*** Opening of Extracted records ***

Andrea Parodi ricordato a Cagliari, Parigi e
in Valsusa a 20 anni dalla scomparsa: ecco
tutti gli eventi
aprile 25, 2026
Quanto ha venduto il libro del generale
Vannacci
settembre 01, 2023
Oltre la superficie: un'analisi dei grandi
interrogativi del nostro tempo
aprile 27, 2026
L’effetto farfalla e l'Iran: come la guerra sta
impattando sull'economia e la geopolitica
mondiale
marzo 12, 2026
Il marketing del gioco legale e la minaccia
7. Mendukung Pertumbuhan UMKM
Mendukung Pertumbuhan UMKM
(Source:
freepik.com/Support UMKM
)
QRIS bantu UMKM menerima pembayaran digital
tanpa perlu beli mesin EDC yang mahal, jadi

*** Close of Extracted records ***
*** Opening of Extracted records ***

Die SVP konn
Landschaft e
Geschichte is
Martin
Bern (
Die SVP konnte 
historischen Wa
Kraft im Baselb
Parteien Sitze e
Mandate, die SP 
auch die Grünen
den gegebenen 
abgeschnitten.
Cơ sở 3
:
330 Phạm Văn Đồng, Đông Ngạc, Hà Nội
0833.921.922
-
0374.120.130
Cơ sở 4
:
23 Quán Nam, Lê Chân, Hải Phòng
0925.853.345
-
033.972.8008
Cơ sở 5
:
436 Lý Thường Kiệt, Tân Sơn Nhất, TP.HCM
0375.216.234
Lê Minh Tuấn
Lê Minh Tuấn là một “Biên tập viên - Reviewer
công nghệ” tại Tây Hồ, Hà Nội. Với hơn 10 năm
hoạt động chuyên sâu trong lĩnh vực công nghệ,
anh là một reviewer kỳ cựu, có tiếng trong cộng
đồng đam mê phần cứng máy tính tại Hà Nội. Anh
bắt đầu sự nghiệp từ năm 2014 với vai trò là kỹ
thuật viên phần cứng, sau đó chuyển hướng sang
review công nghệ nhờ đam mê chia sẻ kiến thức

*** Close of Extracted records ***

Exercise aim: Identify each line of the material where the word "Tuấn" shows up, and copy it.

Response box:
Lê Minh Tuấn
Lê Minh Tuấn là một “Biên tập viên - Reviewer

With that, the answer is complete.